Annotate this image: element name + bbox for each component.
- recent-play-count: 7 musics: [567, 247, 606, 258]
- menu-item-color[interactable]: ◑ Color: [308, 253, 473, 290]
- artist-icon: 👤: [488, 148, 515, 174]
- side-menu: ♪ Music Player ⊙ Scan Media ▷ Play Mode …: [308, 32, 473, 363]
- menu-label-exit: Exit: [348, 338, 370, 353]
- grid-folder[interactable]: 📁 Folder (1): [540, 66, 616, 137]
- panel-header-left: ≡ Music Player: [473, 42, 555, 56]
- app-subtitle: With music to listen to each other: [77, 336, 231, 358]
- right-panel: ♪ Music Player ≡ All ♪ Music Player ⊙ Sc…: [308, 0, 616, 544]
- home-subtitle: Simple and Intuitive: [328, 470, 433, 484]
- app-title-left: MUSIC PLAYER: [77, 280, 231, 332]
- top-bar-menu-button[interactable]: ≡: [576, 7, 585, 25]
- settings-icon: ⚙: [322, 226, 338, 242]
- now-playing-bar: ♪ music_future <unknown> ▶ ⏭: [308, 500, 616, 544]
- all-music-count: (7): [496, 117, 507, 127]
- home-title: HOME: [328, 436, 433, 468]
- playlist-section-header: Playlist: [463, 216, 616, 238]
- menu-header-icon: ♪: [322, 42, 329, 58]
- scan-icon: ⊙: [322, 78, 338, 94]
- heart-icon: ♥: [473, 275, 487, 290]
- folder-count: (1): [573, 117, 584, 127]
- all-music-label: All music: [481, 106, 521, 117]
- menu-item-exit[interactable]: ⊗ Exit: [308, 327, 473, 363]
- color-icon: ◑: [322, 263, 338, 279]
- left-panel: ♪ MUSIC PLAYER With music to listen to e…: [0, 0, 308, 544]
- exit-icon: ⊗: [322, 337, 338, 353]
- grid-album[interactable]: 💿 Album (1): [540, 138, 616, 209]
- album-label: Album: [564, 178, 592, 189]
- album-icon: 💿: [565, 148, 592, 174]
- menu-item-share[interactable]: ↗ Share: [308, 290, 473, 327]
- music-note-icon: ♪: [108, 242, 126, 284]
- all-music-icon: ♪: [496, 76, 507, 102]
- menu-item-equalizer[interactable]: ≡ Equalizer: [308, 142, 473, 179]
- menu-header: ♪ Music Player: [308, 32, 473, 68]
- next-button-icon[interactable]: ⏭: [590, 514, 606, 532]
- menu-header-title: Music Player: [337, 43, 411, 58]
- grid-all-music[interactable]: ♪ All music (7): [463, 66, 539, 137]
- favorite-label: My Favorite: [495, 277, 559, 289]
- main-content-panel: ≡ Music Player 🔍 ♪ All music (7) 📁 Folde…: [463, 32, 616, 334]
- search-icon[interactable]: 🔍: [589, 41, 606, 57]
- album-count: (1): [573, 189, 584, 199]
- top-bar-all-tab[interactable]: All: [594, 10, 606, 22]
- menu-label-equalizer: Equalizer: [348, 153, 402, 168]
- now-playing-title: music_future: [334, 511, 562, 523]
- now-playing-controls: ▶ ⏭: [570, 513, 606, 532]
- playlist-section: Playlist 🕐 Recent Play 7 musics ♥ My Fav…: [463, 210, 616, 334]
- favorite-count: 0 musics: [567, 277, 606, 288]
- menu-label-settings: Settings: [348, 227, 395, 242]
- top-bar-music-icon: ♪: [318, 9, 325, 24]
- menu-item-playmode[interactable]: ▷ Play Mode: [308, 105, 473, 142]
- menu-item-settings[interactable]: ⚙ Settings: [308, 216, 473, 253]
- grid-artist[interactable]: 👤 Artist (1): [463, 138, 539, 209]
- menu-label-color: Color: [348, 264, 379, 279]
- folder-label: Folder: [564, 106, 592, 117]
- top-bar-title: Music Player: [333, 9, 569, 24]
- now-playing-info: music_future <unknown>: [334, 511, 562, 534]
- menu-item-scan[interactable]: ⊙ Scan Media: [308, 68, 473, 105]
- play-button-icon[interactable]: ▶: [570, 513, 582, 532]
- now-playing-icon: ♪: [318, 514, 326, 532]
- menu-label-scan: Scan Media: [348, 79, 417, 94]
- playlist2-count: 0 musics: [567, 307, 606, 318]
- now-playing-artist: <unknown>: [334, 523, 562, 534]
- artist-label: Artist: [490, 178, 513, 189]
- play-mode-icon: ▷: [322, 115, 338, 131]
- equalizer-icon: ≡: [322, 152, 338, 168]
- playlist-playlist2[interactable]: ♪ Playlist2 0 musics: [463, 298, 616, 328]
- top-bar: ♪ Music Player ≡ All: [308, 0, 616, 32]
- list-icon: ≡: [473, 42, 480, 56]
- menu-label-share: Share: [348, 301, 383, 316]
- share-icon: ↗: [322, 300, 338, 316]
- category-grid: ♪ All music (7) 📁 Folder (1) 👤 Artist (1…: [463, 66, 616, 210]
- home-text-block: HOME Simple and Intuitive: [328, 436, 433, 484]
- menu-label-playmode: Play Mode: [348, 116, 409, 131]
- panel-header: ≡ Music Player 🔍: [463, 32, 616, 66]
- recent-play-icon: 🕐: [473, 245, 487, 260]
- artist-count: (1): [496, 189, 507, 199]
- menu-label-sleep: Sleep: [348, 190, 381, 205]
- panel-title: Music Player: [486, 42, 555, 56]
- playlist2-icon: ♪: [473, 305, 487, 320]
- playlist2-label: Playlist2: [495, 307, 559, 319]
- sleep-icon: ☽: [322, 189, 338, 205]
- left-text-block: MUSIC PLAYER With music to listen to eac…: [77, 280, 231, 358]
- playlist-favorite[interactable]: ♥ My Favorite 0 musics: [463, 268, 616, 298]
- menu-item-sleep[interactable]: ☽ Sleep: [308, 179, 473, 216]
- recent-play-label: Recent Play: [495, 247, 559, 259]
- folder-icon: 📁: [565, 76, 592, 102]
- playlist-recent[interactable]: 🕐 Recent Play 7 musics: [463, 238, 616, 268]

########

TASK PROMPT
Copy the lines of the listing exactly. Skip none.

ANSWER BOX
Annotate this image: element name + bbox for each component.
- recent-play-count: 7 musics: [567, 247, 606, 258]
- menu-item-color[interactable]: ◑ Color: [308, 253, 473, 290]
- artist-icon: 👤: [488, 148, 515, 174]
- side-menu: ♪ Music Player ⊙ Scan Media ▷ Play Mode …: [308, 32, 473, 363]
- menu-label-exit: Exit: [348, 338, 370, 353]
- grid-folder[interactable]: 📁 Folder (1): [540, 66, 616, 137]
- panel-header-left: ≡ Music Player: [473, 42, 555, 56]
- app-subtitle: With music to listen to each other: [77, 336, 231, 358]
- right-panel: ♪ Music Player ≡ All ♪ Music Player ⊙ Sc…: [308, 0, 616, 544]
- home-subtitle: Simple and Intuitive: [328, 470, 433, 484]
- app-title-left: MUSIC PLAYER: [77, 280, 231, 332]
- top-bar-menu-button[interactable]: ≡: [576, 7, 585, 25]
- settings-icon: ⚙: [322, 226, 338, 242]
- now-playing-bar: ♪ music_future <unknown> ▶ ⏭: [308, 500, 616, 544]
- all-music-count: (7): [496, 117, 507, 127]
- home-title: HOME: [328, 436, 433, 468]
- playlist-section-header: Playlist: [463, 216, 616, 238]
- menu-header-icon: ♪: [322, 42, 329, 58]
- scan-icon: ⊙: [322, 78, 338, 94]
- heart-icon: ♥: [473, 275, 487, 290]
- folder-count: (1): [573, 117, 584, 127]
- all-music-label: All music: [481, 106, 521, 117]
- menu-item-exit[interactable]: ⊗ Exit: [308, 327, 473, 363]
- color-icon: ◑: [322, 263, 338, 279]
- left-panel: ♪ MUSIC PLAYER With music to listen to e…: [0, 0, 308, 544]
- exit-icon: ⊗: [322, 337, 338, 353]
- grid-album[interactable]: 💿 Album (1): [540, 138, 616, 209]
- album-label: Album: [564, 178, 592, 189]
- album-icon: 💿: [565, 148, 592, 174]
- menu-item-share[interactable]: ↗ Share: [308, 290, 473, 327]
- music-note-icon: ♪: [108, 242, 126, 284]
- all-music-icon: ♪: [496, 76, 507, 102]
- menu-item-equalizer[interactable]: ≡ Equalizer: [308, 142, 473, 179]
- menu-header: ♪ Music Player: [308, 32, 473, 68]
- next-button-icon[interactable]: ⏭: [590, 514, 606, 532]
- menu-header-title: Music Player: [337, 43, 411, 58]
- grid-all-music[interactable]: ♪ All music (7): [463, 66, 539, 137]
- favorite-label: My Favorite: [495, 277, 559, 289]
- main-content-panel: ≡ Music Player 🔍 ♪ All music (7) 📁 Folde…: [463, 32, 616, 334]
- search-icon[interactable]: 🔍: [589, 41, 606, 57]
- album-count: (1): [573, 189, 584, 199]
- top-bar-all-tab[interactable]: All: [594, 10, 606, 22]
- menu-label-equalizer: Equalizer: [348, 153, 402, 168]
- now-playing-title: music_future: [334, 511, 562, 523]
- now-playing-controls: ▶ ⏭: [570, 513, 606, 532]
- playlist-section: Playlist 🕐 Recent Play 7 musics ♥ My Fav…: [463, 210, 616, 334]
- favorite-count: 0 musics: [567, 277, 606, 288]
- menu-label-settings: Settings: [348, 227, 395, 242]
- top-bar-music-icon: ♪: [318, 9, 325, 24]
- menu-item-playmode[interactable]: ▷ Play Mode: [308, 105, 473, 142]
- menu-item-settings[interactable]: ⚙ Settings: [308, 216, 473, 253]
- grid-artist[interactable]: 👤 Artist (1): [463, 138, 539, 209]
- menu-label-color: Color: [348, 264, 379, 279]
- folder-label: Folder: [564, 106, 592, 117]
- top-bar-title: Music Player: [333, 9, 569, 24]
- now-playing-info: music_future <unknown>: [334, 511, 562, 534]
- menu-item-scan[interactable]: ⊙ Scan Media: [308, 68, 473, 105]
- play-button-icon[interactable]: ▶: [570, 513, 582, 532]
- now-playing-icon: ♪: [318, 514, 326, 532]
- menu-label-scan: Scan Media: [348, 79, 417, 94]
- playlist2-count: 0 musics: [567, 307, 606, 318]
- now-playing-artist: <unknown>: [334, 523, 562, 534]
- artist-label: Artist: [490, 178, 513, 189]
- play-mode-icon: ▷: [322, 115, 338, 131]
- equalizer-icon: ≡: [322, 152, 338, 168]
- playlist-playlist2[interactable]: ♪ Playlist2 0 musics: [463, 298, 616, 328]
- top-bar: ♪ Music Player ≡ All: [308, 0, 616, 32]
- list-icon: ≡: [473, 42, 480, 56]
- menu-label-share: Share: [348, 301, 383, 316]
- share-icon: ↗: [322, 300, 338, 316]
- category-grid: ♪ All music (7) 📁 Folder (1) 👤 Artist (1…: [463, 66, 616, 210]
- home-text-block: HOME Simple and Intuitive: [328, 436, 433, 484]
- menu-label-playmode: Play Mode: [348, 116, 409, 131]
- panel-header: ≡ Music Player 🔍: [463, 32, 616, 66]
- recent-play-icon: 🕐: [473, 245, 487, 260]
- artist-count: (1): [496, 189, 507, 199]
- menu-label-sleep: Sleep: [348, 190, 381, 205]
- panel-title: Music Player: [486, 42, 555, 56]
- playlist2-icon: ♪: [473, 305, 487, 320]
- playlist2-label: Playlist2: [495, 307, 559, 319]
- sleep-icon: ☽: [322, 189, 338, 205]
- left-text-block: MUSIC PLAYER With music to listen to eac…: [77, 280, 231, 358]
- playlist-favorite[interactable]: ♥ My Favorite 0 musics: [463, 268, 616, 298]
- menu-item-sleep[interactable]: ☽ Sleep: [308, 179, 473, 216]
- recent-play-label: Recent Play: [495, 247, 559, 259]
- folder-icon: 📁: [565, 76, 592, 102]
- playlist-recent[interactable]: 🕐 Recent Play 7 musics: [463, 238, 616, 268]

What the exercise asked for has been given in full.